Segment Start: DATA FOR THIS EXERCISE

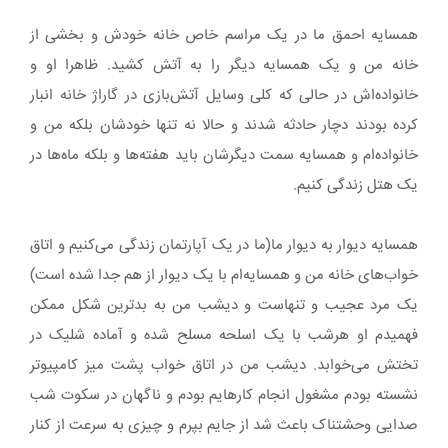
همسایه احمق ما در یک مراسم خاص خانه خودش و بخشی از
خانه من و یک همسایه دیگر را به آتش کشید. ظاهرا او و
خانواده‌اش در حالی که کلی وسایل آتش‌بازی در گاراژ خانه انبار
کرده بودند دچار حادثه شدند و حالا نه تنها خودشان بلکه من و
خانواده‌ام و همسایه سمت دیگرشان باید هفته‌ها و بلکه ماه‌ها در
یک هتل زندگی کنیم.
همسایه دیوار به دیوار ما(ما در یک آپارتمان زندگی می‌کنیم و اتاق
خواب‌های خانه من و همسایه‌ام با یک دیوار از هم جدا شده است)
یک مرد عجیب و تنهاست و دیشب من به بدترین شکل ممکن
فهمیدم او هرشب با یک اسلحه مسلح شده و آماده شلیک در
تختش می‌خوابد. دیشب من در اتاق خواب پشت میز کامپیوتر
نشسته بودم مشغول انجام کارهایم بودم و ناگهان در سکوت شب
صدایی وحشتناک باعث شد از جایم بپرم و چیزی به سرعت از کنار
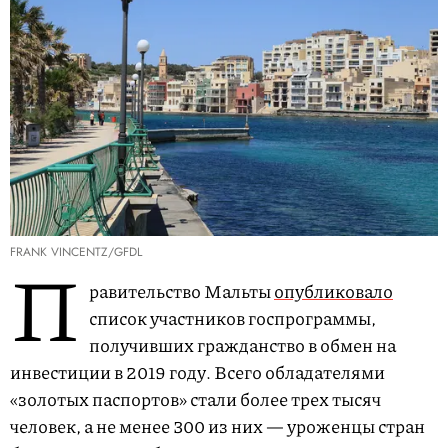
FRANK VINCENTZ/GFDL
П
равительство Мальты
опубликовало
список участников госпрограммы,
получивших гражданство в обмен на
инвестиции в 2019 году. Всего обладателями
«золотых паспортов» стали более трех тысяч
человек, а не менее 300 из них — уроженцы стран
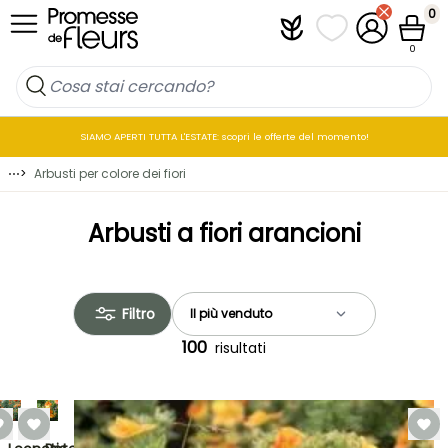
Salta al contenuto
0
Plantfit
I miei elenchi di p
Il mio accou
Cestin
0
SIAMO APERTI TUTTA L'ESTATE: scopri le offerte del momento!
⋯
>
Arbusti per colore dei fiori
Arbusti a fiori arancioni
Filtro
100
risultati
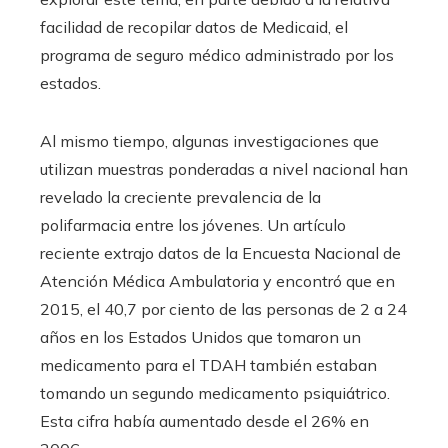
facilidad de recopilar datos de Medicaid, el
programa de seguro médico administrado por los
estados.
Al mismo tiempo, algunas investigaciones que
utilizan muestras ponderadas a nivel nacional han
revelado la creciente prevalencia de la
polifarmacia entre los jóvenes. Un artículo
reciente extrajo datos de la Encuesta Nacional de
Atención Médica Ambulatoria y encontró que en
2015, el 40,7 por ciento de las personas de 2 a 24
años en los Estados Unidos que tomaron un
medicamento para el TDAH también estaban
tomando un segundo medicamento psiquiátrico.
Esta cifra había aumentado desde el 26% en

Segment End: DATA FOR THIS EXERCISE

## [EXERCISE BRIEF]
A word-for-word copy of the lines from the one with "یک هتل زندگی کنیم." through the last line of the data above is required, with both end lines included and no pictures.

## [ANSWER AREA]
یک هتل زندگی کنیم.
همسایه دیوار به دیوار ما(ما در یک آپارتمان زندگی می‌کنیم و اتاق
خواب‌های خانه من و همسایه‌ام با یک دیوار از هم جدا شده است)
یک مرد عجیب و تنهاست و دیشب من به بدترین شکل ممکن
فهمیدم او هرشب با یک اسلحه مسلح شده و آماده شلیک در
تختش می‌خوابد. دیشب من در اتاق خواب پشت میز کامپیوتر
نشسته بودم مشغول انجام کارهایم بودم و ناگهان در سکوت شب
صدایی وحشتناک باعث شد از جایم بپرم و چیزی به سرعت از کنار
FRANK VINCENTZ/GFDL
П
равительство Мальты
опубликовало
список участников госпрограммы,
получивших гражданство в обмен на
инвестиции в 2019 году. Всего обладателями
«золотых паспортов» стали более трех тысяч
человек, а не менее 300 из них — уроженцы стран
Salta al contenuto
0
Plantfit
I miei elenchi di p
Il mio accou
Cestin
0
SIAMO APERTI TUTTA L'ESTATE: scopri le offerte del momento!
⋯
>
Arbusti per colore dei fiori
Arbusti a fiori arancioni
Filtro
100
risultati
facilidad de recopilar datos de Medicaid, el
programa de seguro médico administrado por los
estados.
Al mismo tiempo, algunas investigaciones que
utilizan muestras ponderadas a nivel nacional han
revelado la creciente prevalencia de la
polifarmacia entre los jóvenes. Un artículo
reciente extrajo datos de la Encuesta Nacional de
Atención Médica Ambulatoria y encontró que en
2015, el 40,7 por ciento de las personas de 2 a 24
años en los Estados Unidos que tomaron un
medicamento para el TDAH también estaban
tomando un segundo medicamento psiquiátrico.
Esta cifra había aumentado desde el 26% en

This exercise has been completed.